Thursday Tea is a weekly meme hosted by yours truly. To play along, all you need is some tea, a book, and the will to answer some very simple questions: what tea are you drinking (and do you like it)? What book are you reading (and do you like it)? Tell us a little about your tea and your book, and whether or not the two go together.
The tea: I found these slightly expensive Tazo iced tea things on campus this week. I’ve only tried the Brambleberry flavor (they also have a regular black tea), which is really good. It kinda reminds me of the iced berry chai infusion at Starbucks, except the Brambleberry doesn’t give me headaches. Ahem.
According to my bottle, the tea has an infusion of hibiscus, cinnamon, peppermint, lemongrass, rosehips, orange peel, and natural lemon essence, plus apple and marion blackberry juices. It’s delicious and refreshing, plus it comes with a free karma boost (by recycling the bottle, apparently).
The book: I was a little worried about starting Sunnyside, Glen David Gold’s new book, because I loved Carter Beats the Devil so much and it’s hard to top anything that I love enough to carry around with me for days after finishing it, flipping randomly through the pages and rereading sentences. But! I’m about 30 pages into Sunnyside and I’m enjoying it. Maybe not as much as Carter Beats the Devil, but it’s early days yet.
Here’s a (rather puke-worthy) summary of the book:
Glen David Gold, author of the best seller Carter Beats the Devil, now gives us a grand entertainment with the brilliantly realized figure of Charlie Chaplin at its center: a novel at once cinematic and intimate, heartrending and darkly comic, that captures the moment when American capitalism, a world at war, and the emerging mecca of Hollywood intersect to spawn an enduring culture of celebrity.

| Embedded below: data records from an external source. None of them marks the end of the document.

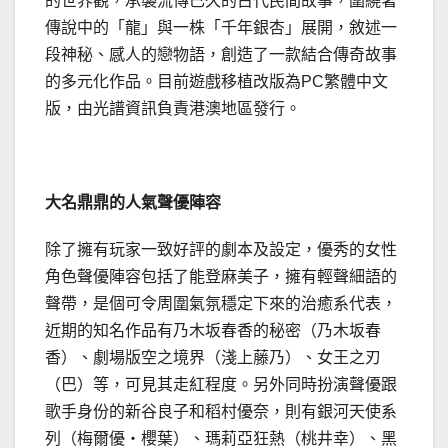
的世界觀，承襲流傳已久的古代民間故事，圍繞著
傳說中的「龍」與一株「千年銀杏」展開，敘述一
段神秘、感人的戀物語，創造了一款結合傳奇故事
的多元化作品。目前遊戲移植改版為PC繁體中文
版，由光譜資訊負責港澳地區發行。
大名鼎鼎的人氣聲優陣容
除了擁有玩家一致好評的劇本及設定，優秀的女性
角色聲優陣容包括了能登麻美子，擁有輕聲細語的
聲帶，是個可令周圍氣氛穩定下來的治癒系代表，
近期的知名作品有乃木坂春香的秘密（乃木坂春
香）、劇場版空之境界（淺上藤乃）、女王之刃
（巴）等，可見其走紅程度。另外同時扮演聲優跟
歌手身份的新谷良子和稻村優奈，則有銀河天使系
列（梅爾優‧櫻葉）、瑪莉亞狂熱（桃井幸）、黑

Sunnyside opens on a winter day in 1916 during which Charlie Chaplin is spotted in more than eight hundred places simultaneously, an extraordinary delusion that forever binds the overlapping fortunes of three men: Leland Wheeler, son of the world’s last (and worst) Wild West star, as he finds unexpected love on the battlefields of France; Hugo Black, drafted to fight under the towering General Edmund Ironside in America’s doomed expedition against the Bolsheviks; and Chaplin himself, as he faces a tightening vise of complications—studio moguls, questions about his patriotism, his unchecked heart, and, most menacing of all, his mother.

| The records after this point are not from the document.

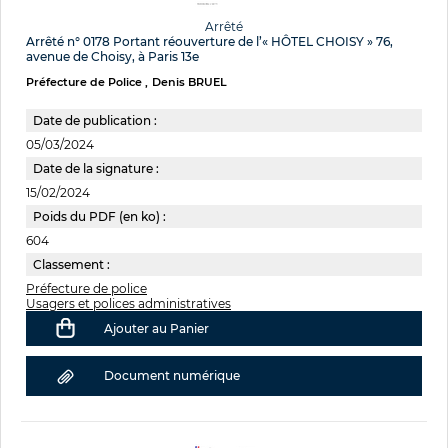
Arrêté
Arrêté n° 0178 Portant réouverture de l’« HÔTEL CHOISY » 76,
avenue de Choisy, à Paris 13e
Préfecture de Police
Denis BRUEL
Date de publication :
05/03/2024
Date de la signature :
15/02/2024
Poids du PDF (en ko) :
604
Classement :
Préfecture de police
Usagers et polices administratives
Ajouter au Panier
Document numérique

The narrative is as rich and expansive as the ground it covers, and it is cast with a dazzling roster of both real and fictional characters: Mary Pickford, Douglas Fairbanks, Adolph Zukor, Chaplin’s (first) child bride, a thieving Girl Scout, the secretary of the treasury, a lovesick film theorist, three Russian princesses (gracious, nervous, and nihilist), a crew of fly-by-the-seat-of-their-pants moviemakers, legions of starstruck fans, and Rin Tin Tin.
By turns lighthearted and profound, Sunnyside is an altogether spellbinding novel about dreams, ambition, and the dawn of the modern age.

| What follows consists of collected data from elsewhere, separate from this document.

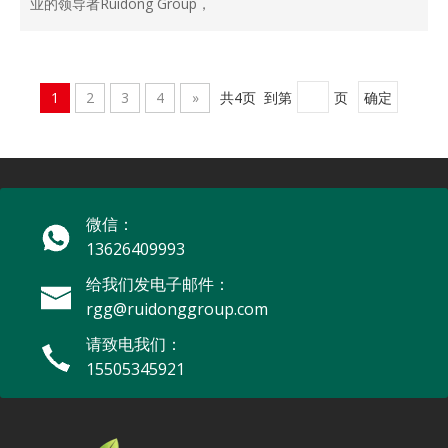
业的领导者Ruidong Group，
1
2
3
4
»
共4页 到第
页
确定
微信：
13626409993
给我们发电子邮件：
rgg@ruidonggroup.com
请致电我们：
15505345921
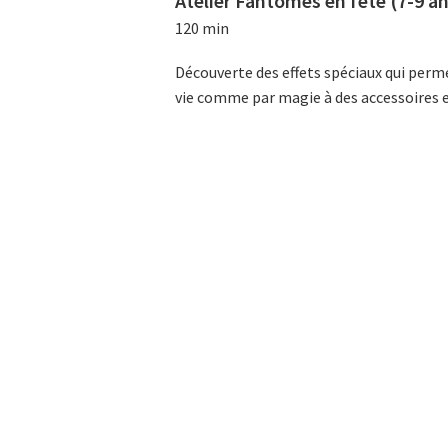
Atelier Fantômes en fête (7-9 an
120 min
Découverte des effets spéciaux qui perm
vie comme par magie à des accessoires e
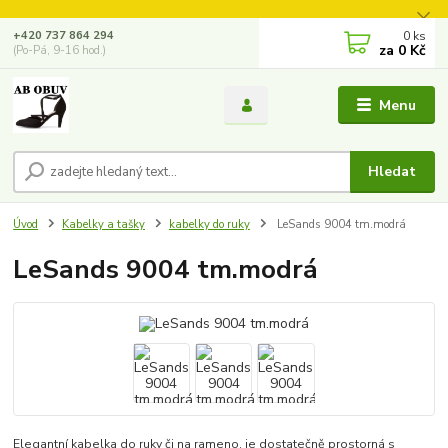
0
ks
+420 737 864 294
za
0 Kč
(Po-Pá, 9-16 hod.)
Menu
Hledat
Úvod
Kabelky a tašky
kabelky do ruky
LeSands 9004 tm.modrá
LeSands 9004 tm.modrá
Elegantní kabelka do ruky či na rameno, je dostatečně prostorná s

Do they go together? Sure! Parts of Sunnyside take place in California, and the Brambleberry bottle has so many hippy-ish phrases on it (“SHAKE THIS BOTTLE before opening to the mix the real herbal tea inside in a swirling, joyous dance.”) that it seems to be a good match. (When I think “California,” I thik hippies and yuppies. And redwoods.)
What are you drinking/reading this Thursday?